Elinor Ostrom, un Premio Nobel a los buenos.
"La viejas fábulas son duras de matar. Seguramente asi fue con la llamada «tragedia de los comunes», uno de los mitos más duraderos de la pasada generación.
En su famoso ensayo de 1968, el biólogo Garrett Hardin afirmó que es prácticamente imposible para las personas manejar recursos compartidos como bienes comunes. Invariablemente, alguien va a dejar que sus ovejas pastoreen abusivamente sobre un pastizal compartido, y los bienes comunes colapsarán. O al menos, eso dice la fábula."
Asi comienza un artículo de David Bollier[1] que aparece en el sitio de la revista Forbes, comentando el reciente Nobel de Economía a Elinor Ostrom. A continuación, nuestro (intento de) traducción del resto del artículo, (y no pudimos dejar de sucumbir a la tentación de agregar nuestro propio resaltado):
"De hecho, tal como el trabajo pionero de la Profesora Elinor Ostrom a lo largo de las últimas tres décadas ha demostrado, comunidades auto-organizadas de 'commoners' son muy capaces de gestionar bosques, pesca y otros recursos finitos sin destruirlos. El lunes, Ostrom ganó el Premio Nobel de Economía por explicar como funcionan los bienes comunes en la vida real, especialmente en el manejo de recursos naturales."
"Artificiosos experimentos del «dilema del prisionero» desde hace tiempo han pretendido mostrar la futilidad e irracionalidad de la cooperación de unos con otros. Pero el trabajo de Ostrom ha demostrado que las personas pueden de hecho desarrollar sistemas de comunicación y coordinación para trabajar juntas en la gestión de la riqueza colectiva. Pueden cultivar confianza recíproca y normas sociales necesarias para asignar los recursos escasos con justicia. Pueden elaborar reglas efectivas y sanciones graduales para castigar free riders y vándalos. La «tragedia», aunque siempre posible, no es inevitable."
"Un hito en la obra de Ostrom 'Governing the Commons: The Evolution of Institutions for Collective Action' explica como estos principios se presentan en diferentes contextos—entre agricultores en Valencia, España, quienes han gestionado canales de riego por cerca de 1000 años, o entre aldeanos suizos, quienes han manejado sustentablemente praderas de pastoreo alpino por centurias, y muchos otros."
"En un momento en el cual el secreto de la sustentabilidad medioambiental sigue sin descubrirse, el trabajo de Ostrom tiene mucho que decir.
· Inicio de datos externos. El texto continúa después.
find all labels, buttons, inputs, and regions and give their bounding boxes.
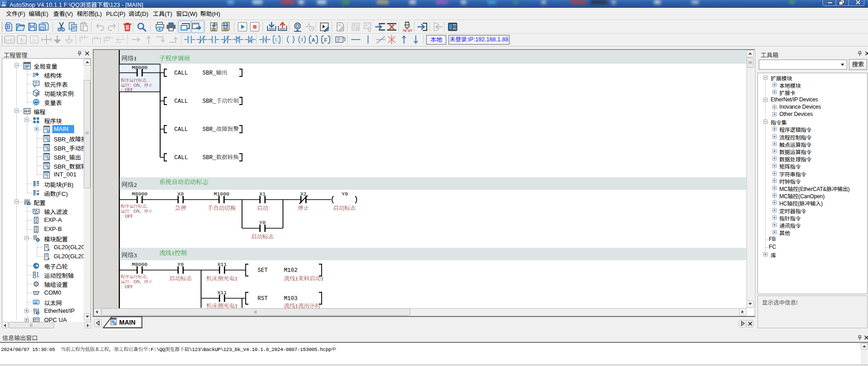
svg-text:F: F <box>324 37 328 43</box>
svg-text:机床侧光电1: 机床侧光电1 <box>207 276 238 282</box>
svg-text:M8000: M8000 <box>132 261 148 267</box>
svg-text:M103: M103 <box>284 296 298 302</box>
svg-text:SBR_输出: SBR_输出 <box>202 70 227 76</box>
svg-text:S: S <box>47 156 49 160</box>
svg-text:A: A <box>312 37 315 43</box>
svg-text:运行：ON，停止: 运行：ON，停止 <box>121 83 153 88</box>
svg-text:M: M <box>47 129 50 133</box>
svg-text:M1000: M1000 <box>214 191 230 197</box>
svg-text:CALL: CALL <box>174 155 188 161</box>
svg-text:S: S <box>47 147 49 151</box>
svg-text:：OFF: ：OFF <box>121 214 133 219</box>
svg-text:运行：ON，停止: 运行：ON，停止 <box>121 279 153 284</box>
svg-text:SBR_手动控制: SBR_手动控制 <box>202 98 239 105</box>
svg-text:Y0: Y0 <box>259 220 266 226</box>
svg-text:子程序调用: 子程序调用 <box>159 55 190 62</box>
svg-text:X0: X0 <box>177 191 184 197</box>
svg-text:RST: RST <box>257 296 268 302</box>
svg-text:TE ST: TE ST <box>403 29 413 32</box>
svg-text:CALL: CALL <box>174 70 188 76</box>
svg-text:C: C <box>275 37 278 42</box>
svg-text:SBR_数据转换: SBR_数据转换 <box>202 154 239 161</box>
svg-text:I: I <box>47 175 48 179</box>
svg-text:S: S <box>33 37 35 43</box>
svg-text:急停: 急停 <box>175 205 186 211</box>
svg-text:机床侧光电1: 机床侧光电1 <box>207 303 238 308</box>
svg-text:X11: X11 <box>217 290 227 296</box>
svg-text:网络3: 网络3 <box>121 252 137 259</box>
svg-text:CALL: CALL <box>174 126 188 133</box>
svg-text:启动标志: 启动标志 <box>169 276 192 282</box>
svg-text:Y0: Y0 <box>342 191 348 197</box>
svg-text:流线1流出计时: 流线1流出计时 <box>284 303 321 308</box>
svg-text:运行：ON，停止: 运行：ON，停止 <box>121 209 153 214</box>
svg-text:S: S <box>264 37 267 42</box>
svg-text:启动: 启动 <box>257 205 268 211</box>
svg-text:：OFF: ：OFF <box>121 285 133 289</box>
svg-text:网络2: 网络2 <box>121 181 137 188</box>
svg-text:流线1控制: 流线1控制 <box>159 250 187 256</box>
svg-text:S: S <box>47 165 49 170</box>
svg-text:CALL: CALL <box>174 98 188 105</box>
svg-text:S: S <box>47 138 49 142</box>
svg-text:程序运行标志，: 程序运行标志， <box>121 78 151 83</box>
svg-text:网络1: 网络1 <box>121 55 137 62</box>
svg-text:手自动切换: 手自动切换 <box>207 205 236 211</box>
svg-text:程序运行标志，: 程序运行标志， <box>121 204 151 209</box>
svg-text:停止: 停止 <box>298 205 309 211</box>
svg-text:LAD: LAD <box>6 38 14 42</box>
svg-text:流线1来料启动1: 流线1来料启动1 <box>284 276 324 282</box>
svg-text:S: S <box>20 36 23 43</box>
svg-text:启动标志: 启动标志 <box>251 234 274 240</box>
svg-text:SET: SET <box>257 267 268 274</box>
svg-text:系统自动启动标志: 系统自动启动标志 <box>159 179 208 186</box>
svg-text:X11: X11 <box>217 261 227 267</box>
svg-text:M8000: M8000 <box>132 65 148 70</box>
svg-text:X2: X2 <box>300 191 307 197</box>
svg-text:Y0: Y0 <box>177 261 184 267</box>
svg-text:X1: X1 <box>259 191 266 197</box>
svg-text:启动标志: 启动标志 <box>333 205 356 211</box>
svg-text:程序运行标志，: 程序运行标志， <box>121 274 151 279</box>
svg-text:SBR_故障报警: SBR_故障报警 <box>202 126 239 133</box>
svg-text:M8000: M8000 <box>132 191 148 197</box>
svg-text:：OFF: ：OFF <box>121 88 133 92</box>
svg-text:M102: M102 <box>284 267 298 274</box>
Por ejemplo, si la regulación gubernamental tradicional es demasiado ineficiente y no da respuesta a la coyuntura local, Ostrom ha propuesto «planes gubernamentales de alcance limitado» que dejan a los participantes elaborar las reglas ellos mismos, con sujeción a ciertos principios de diseño general (límites claros a los espacios públicos, la participación de todos los afectados, monitoreo, etc). Tales enfoques dejan a la gente diseñar sus propios regímenes de gobernanza, que son a medida de las peculiaridades de los recursos locales, y pueden aprovechar la familiaridad personal de los comuneros con éstos."
"Los burócratas a veces no tienen la información correcta, mientras que los ciudadanos y los usuarios de los recursos si, declaró recientemente Ostrom a un periodista. La gran virtud de los commons es que pueden ser la respuesta, una forma eficaz de administrar un recurso en el interés público sin regulaciones ni legalismos de mando-y-control."
"Quizás el ejemplo más claro de este escenario sea Internet. Gracias a un conjunto compartido de protocolos técnicos no-propietarios que permiten que diferentes tipos de computadoras interactuen unas con otras, Internet se ha convertido en el mayor y más robusto bien común de la historia. Cualquiera puede armar una comunidad para su propio nicho: seleccionar y compartir fotos, música, vídeos, blogs, investigación y mucho más."